US Southern Command announced on Sunday that its forces blew up another alleged drug-running boat in the waters of Latin America and killed at least six people, marking the first known US boat strike since the US and Israel launched the war against Iran.
SOUTHCOM said that the strike targeted the small vessel in the Eastern Pacific, and the command provided no evidence to back up its claim that the boat was targeting drugs, something the Pentagon has never done since launching the bombing campaign in September 2025.
SOUTHCOM described the six people it killed as “narco-terrorists,” a term used by the Trump administration to justify conducting extra-judicial executions at sea for an alleged crime that doesn’t receive the death penalty in the US.
According to a count from Airwars, the strike brings the total number of people killed in the bombing campaign to 157. Airwars classifies all the deaths as civilians since they are non-combatants and posed no threat to the US military at the time of the attacks.

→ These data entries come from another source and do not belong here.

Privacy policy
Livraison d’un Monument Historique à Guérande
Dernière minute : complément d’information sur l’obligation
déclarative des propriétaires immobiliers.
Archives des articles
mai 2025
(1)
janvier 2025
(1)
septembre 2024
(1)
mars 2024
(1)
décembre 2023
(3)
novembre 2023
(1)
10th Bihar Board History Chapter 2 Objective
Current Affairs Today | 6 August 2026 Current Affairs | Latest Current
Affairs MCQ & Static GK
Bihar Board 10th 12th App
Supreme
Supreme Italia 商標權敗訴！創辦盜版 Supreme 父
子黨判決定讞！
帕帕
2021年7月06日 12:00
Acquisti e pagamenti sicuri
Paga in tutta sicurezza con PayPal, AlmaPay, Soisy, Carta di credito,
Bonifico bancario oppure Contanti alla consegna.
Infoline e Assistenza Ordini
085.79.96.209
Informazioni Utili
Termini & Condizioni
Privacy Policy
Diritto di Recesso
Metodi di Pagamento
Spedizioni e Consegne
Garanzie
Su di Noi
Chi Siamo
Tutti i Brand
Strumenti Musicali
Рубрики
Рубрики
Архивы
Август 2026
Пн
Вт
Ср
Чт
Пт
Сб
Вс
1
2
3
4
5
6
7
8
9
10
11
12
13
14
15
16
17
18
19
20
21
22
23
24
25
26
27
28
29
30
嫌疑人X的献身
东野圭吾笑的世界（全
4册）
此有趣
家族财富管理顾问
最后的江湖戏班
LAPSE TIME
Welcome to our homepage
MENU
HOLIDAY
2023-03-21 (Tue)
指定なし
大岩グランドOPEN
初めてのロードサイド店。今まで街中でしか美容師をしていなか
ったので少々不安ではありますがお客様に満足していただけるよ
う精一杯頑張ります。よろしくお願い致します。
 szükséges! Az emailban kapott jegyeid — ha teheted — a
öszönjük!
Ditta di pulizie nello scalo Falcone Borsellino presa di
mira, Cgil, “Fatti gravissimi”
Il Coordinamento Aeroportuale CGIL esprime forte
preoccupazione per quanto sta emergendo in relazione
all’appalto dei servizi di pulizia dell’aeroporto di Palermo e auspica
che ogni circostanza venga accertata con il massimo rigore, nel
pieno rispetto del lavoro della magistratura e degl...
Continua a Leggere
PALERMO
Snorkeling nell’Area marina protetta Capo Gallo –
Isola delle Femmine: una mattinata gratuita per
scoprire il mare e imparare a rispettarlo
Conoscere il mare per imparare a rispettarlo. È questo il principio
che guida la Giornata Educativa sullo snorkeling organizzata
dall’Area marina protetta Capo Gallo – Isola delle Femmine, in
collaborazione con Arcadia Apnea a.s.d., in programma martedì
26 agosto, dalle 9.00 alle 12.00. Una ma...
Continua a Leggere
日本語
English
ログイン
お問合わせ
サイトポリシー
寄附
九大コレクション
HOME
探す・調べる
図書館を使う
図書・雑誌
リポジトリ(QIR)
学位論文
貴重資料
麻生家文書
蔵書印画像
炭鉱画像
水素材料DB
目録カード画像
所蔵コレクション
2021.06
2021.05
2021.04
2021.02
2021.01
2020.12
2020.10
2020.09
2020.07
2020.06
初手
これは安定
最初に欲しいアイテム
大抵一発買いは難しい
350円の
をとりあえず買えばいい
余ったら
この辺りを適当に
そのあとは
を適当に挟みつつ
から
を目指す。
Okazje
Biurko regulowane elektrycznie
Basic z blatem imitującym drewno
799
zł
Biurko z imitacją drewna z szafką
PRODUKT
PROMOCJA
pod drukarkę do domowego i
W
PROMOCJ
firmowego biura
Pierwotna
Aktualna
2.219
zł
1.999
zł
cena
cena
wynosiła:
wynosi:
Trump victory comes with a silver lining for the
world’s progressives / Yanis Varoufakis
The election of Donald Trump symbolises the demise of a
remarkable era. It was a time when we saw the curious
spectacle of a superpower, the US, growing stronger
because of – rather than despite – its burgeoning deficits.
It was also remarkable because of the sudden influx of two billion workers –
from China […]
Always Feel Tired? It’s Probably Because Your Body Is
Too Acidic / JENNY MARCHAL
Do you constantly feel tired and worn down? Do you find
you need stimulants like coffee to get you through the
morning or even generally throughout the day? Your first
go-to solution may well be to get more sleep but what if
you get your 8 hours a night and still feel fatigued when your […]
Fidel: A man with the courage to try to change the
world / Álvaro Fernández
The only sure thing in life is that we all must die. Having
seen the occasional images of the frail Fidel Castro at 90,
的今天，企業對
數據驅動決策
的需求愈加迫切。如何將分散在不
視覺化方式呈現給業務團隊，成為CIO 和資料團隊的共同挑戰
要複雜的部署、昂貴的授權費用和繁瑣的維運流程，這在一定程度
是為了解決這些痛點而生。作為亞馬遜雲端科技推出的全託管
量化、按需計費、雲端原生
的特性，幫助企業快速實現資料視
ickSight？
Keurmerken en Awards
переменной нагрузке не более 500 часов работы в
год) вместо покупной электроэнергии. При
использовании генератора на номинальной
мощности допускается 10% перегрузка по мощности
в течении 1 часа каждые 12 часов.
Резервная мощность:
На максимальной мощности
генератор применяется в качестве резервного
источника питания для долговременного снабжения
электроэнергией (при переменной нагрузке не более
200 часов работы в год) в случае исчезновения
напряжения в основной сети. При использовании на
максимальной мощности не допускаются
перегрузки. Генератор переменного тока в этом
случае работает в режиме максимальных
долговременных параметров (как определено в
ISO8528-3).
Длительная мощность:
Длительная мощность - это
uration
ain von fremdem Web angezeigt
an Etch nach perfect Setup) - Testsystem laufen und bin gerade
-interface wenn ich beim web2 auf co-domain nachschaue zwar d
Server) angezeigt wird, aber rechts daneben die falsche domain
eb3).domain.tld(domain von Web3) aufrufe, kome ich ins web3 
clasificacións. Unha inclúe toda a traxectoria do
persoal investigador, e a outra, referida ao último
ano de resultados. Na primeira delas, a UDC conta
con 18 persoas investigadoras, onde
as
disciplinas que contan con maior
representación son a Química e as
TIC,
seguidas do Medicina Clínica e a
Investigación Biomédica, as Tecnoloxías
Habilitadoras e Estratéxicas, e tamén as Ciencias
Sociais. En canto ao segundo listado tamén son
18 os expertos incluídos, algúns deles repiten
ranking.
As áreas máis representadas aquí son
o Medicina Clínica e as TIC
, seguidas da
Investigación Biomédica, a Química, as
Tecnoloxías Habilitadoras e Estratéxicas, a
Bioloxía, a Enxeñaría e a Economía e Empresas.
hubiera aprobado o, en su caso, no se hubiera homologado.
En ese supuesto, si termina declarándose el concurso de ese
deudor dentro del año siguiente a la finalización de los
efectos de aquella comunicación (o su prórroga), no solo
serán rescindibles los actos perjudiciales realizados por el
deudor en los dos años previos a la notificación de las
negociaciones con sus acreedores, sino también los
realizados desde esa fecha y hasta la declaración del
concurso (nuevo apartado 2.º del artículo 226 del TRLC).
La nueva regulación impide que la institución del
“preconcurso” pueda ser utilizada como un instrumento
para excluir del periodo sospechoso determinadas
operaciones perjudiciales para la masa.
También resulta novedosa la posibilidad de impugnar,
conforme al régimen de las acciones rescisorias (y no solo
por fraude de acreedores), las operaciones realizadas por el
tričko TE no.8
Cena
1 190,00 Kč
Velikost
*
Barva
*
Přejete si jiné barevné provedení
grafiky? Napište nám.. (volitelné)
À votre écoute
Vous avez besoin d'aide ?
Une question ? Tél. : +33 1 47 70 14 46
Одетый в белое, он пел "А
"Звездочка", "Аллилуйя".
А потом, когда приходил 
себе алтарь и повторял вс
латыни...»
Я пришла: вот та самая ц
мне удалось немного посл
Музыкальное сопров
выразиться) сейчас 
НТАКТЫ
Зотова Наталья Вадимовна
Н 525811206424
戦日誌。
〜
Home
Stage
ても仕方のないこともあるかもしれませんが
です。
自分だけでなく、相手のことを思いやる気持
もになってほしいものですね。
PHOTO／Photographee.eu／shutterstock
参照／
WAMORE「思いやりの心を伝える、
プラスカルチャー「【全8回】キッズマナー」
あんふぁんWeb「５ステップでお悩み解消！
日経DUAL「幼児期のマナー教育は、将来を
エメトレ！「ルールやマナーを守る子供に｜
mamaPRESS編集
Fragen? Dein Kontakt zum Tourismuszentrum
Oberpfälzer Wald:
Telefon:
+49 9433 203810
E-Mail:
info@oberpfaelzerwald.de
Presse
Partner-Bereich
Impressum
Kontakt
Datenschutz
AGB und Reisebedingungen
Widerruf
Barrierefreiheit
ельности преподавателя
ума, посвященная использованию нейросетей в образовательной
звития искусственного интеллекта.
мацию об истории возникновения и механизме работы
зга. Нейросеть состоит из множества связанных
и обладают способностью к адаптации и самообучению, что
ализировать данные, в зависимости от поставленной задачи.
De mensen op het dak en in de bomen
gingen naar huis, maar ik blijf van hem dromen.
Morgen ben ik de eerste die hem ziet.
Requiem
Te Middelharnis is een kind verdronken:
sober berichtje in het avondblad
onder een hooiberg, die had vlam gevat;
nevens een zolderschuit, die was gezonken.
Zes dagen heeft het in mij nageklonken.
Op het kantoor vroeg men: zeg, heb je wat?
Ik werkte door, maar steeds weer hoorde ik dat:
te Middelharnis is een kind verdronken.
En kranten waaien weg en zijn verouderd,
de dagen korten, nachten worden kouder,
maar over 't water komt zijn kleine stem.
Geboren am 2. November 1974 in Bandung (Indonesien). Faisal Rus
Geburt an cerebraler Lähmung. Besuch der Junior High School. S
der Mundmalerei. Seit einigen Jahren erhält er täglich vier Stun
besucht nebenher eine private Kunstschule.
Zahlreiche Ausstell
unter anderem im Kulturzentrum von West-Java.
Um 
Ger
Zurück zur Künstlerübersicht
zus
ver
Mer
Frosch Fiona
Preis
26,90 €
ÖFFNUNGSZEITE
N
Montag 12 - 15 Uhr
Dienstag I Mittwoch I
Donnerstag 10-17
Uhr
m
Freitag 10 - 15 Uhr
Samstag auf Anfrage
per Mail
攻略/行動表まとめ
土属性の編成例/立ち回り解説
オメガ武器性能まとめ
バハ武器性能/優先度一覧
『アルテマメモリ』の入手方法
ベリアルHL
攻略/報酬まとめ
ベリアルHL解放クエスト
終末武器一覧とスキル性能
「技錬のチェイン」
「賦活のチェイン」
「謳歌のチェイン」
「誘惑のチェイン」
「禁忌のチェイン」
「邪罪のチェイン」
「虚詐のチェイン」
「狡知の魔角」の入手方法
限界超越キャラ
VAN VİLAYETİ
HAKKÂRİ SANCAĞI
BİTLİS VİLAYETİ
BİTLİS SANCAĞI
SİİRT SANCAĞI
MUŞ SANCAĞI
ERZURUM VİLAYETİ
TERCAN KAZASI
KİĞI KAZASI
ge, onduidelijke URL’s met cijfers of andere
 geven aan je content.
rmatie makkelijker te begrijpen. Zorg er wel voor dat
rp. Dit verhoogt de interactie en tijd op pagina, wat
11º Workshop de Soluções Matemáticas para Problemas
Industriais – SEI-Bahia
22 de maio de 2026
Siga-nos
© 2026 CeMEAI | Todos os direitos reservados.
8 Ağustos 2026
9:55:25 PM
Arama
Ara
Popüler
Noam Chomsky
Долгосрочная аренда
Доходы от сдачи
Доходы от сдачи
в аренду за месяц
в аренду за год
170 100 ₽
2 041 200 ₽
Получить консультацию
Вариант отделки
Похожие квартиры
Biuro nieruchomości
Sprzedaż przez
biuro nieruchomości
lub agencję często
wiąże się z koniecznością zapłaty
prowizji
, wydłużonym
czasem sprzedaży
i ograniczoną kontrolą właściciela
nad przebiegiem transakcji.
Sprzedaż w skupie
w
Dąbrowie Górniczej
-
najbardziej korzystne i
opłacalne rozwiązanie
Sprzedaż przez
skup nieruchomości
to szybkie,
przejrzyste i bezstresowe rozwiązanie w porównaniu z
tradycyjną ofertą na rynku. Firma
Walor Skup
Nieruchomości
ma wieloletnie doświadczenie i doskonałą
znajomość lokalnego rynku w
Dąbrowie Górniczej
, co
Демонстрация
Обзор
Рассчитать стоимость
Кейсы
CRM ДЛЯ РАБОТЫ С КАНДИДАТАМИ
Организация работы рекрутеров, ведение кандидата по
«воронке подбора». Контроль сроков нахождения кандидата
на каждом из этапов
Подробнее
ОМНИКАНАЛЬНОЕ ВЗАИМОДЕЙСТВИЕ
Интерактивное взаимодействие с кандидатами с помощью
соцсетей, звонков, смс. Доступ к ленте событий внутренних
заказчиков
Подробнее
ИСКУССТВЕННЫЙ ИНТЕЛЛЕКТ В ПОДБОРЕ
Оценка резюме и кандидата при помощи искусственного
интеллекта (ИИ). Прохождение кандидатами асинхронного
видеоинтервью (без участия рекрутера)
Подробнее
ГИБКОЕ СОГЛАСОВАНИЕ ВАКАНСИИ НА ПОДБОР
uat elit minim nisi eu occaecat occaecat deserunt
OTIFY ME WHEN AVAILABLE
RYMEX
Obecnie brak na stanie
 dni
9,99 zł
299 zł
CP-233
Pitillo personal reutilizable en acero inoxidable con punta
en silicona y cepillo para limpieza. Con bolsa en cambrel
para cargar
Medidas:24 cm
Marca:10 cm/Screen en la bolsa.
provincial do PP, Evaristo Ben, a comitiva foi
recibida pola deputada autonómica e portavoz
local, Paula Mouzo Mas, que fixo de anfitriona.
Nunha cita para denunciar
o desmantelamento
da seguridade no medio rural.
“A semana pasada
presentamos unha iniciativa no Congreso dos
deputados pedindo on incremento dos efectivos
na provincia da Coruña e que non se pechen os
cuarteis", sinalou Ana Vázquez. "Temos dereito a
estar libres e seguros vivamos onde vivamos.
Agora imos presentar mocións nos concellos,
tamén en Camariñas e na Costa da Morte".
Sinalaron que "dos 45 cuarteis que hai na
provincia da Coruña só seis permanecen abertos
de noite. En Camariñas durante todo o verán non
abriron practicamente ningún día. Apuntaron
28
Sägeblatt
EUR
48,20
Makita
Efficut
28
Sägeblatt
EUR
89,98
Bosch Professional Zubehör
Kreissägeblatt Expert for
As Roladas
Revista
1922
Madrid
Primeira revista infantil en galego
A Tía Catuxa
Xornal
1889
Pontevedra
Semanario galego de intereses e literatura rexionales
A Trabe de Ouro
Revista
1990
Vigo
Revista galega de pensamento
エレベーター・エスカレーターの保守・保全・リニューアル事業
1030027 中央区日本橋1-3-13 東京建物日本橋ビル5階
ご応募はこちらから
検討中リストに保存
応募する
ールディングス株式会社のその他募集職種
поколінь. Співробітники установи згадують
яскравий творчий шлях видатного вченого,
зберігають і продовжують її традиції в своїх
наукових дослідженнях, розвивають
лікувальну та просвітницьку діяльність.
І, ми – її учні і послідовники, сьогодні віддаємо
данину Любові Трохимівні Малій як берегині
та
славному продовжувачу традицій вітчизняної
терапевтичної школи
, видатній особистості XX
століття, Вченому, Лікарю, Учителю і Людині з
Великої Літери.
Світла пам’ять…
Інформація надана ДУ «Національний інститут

The last boat strike announced by SOUTHCOM was launched on February 23. The bombing campaign against small boats is part of a US military campaign dubbed “Operation Southern Spear,” which also involved the January 3 attack on Venezuela to abduct Venezuelan President Nicolas Maduro.
In another escalation of the US military campaign, the US announced last week that it was conducting military operations in Ecuador alongside the government against cartels. It’s unclear if US troops participated in combat in the operations, which involved raids carried out by Ecuador’s special forces against suspected cartel facilities.